> Prompt:
Starting with the line that contains "ктивность потребителей в зависимости от" and stopping after the line that contains "ости одновременного пользования.", return each line below exactly as written, with no others.

> Records provided:
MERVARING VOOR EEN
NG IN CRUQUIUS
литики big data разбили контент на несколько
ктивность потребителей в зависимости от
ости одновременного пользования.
--
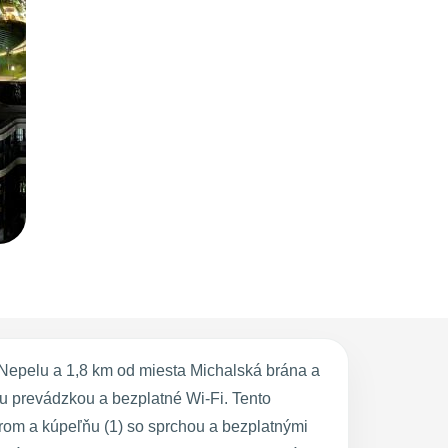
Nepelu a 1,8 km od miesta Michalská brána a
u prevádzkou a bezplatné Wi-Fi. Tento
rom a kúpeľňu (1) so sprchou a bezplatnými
--
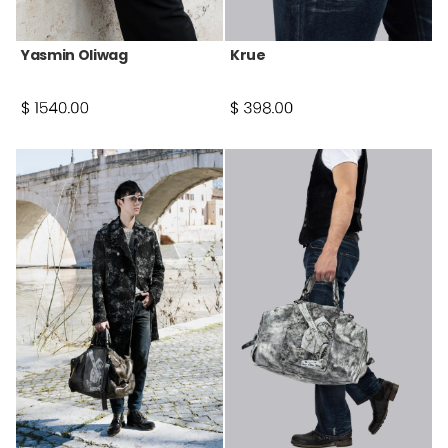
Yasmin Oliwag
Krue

> Exercise result:
ктивность потребителей в зависимости от
ости одновременного пользования.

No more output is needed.